CMS announced another significant MSP program improvement this week. Starting in February 2012, it will implement an option that will allow Medicare beneficiaries or their representatives to obtain final conditional payment amounts for liability insurance settlements prior to settlement. This should be welcome news for the settlement community and the supporters of the MARC Coalition, who have been calling for this for years. The announcement posted below can also be found here:
“Self-Calculated Final Conditional Payment Amount” Option
The Centers for Medicare & Medicaid Services (CMS) will be implementing an option that will allow certain Medicare beneficiaries to obtain Medicare’s final conditional payment amount prior to settlement.
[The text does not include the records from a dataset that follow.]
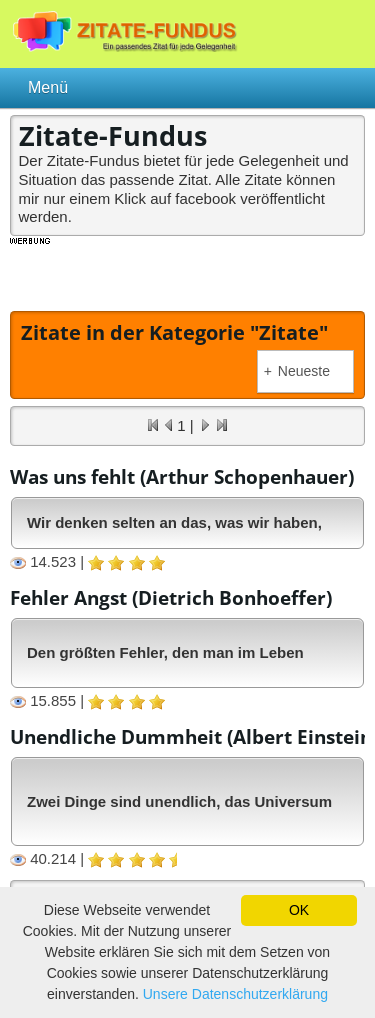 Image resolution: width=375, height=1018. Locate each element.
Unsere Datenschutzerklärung (235, 994)
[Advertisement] (192, 272)
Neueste (297, 371)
This option will be available in February 2012, for certain settlements involving physical trauma based injuries where treatment has been completed. Under this option, the beneficiary or his representative will calculate the amount of Medicare’s conditional payment amount using information received from the Medicare Secondary Payer Recovery Contractor (MSPRC), the MyMedicare website, or other claims information available to the beneficiary. The MSPRC will review this amount and, if finding the amount accurate, will respond with Medicare’s final conditional payment amount within 60 days. To secure the final conditional payment amount, the beneficiary must settle within 60 days after the date of Medicare’s response.
In order to use this option, ALL of the following criteria must be met:
- The liability insurance (including self-insurance) settlement will be for a physical trauma based injury (the settlement does not relate to ingestion, exposure, or medical implant);
- The total liability settlement, judgment, award, or other payment will be $25,000 or less;
- The Date of Incident occurred at least six months before the beneficiary or his representative submits his proposed conditional payment amount to Medicare;
- The beneficiary demonstrates that treatment has been completed and no further treatment is expected either through a written physician attestation or by certifying in writing that no medical treatment related to the case has occurred for at least 90 days prior to submitting the proposed conditional payment amount to Medicare
Explicit instructions on how to use this process will be posted on the Medicare Secondary Payer Recovery Contractor’s website at www.msprc.info by January 15, 2012. CMS will leverage existing processes to the greatest extent possible. This is an initial step to provide beneficiaries and their representatives with Medicare’s conditional payment amount prior to settlement. CMS plans to expand this option as it gains experience with this process.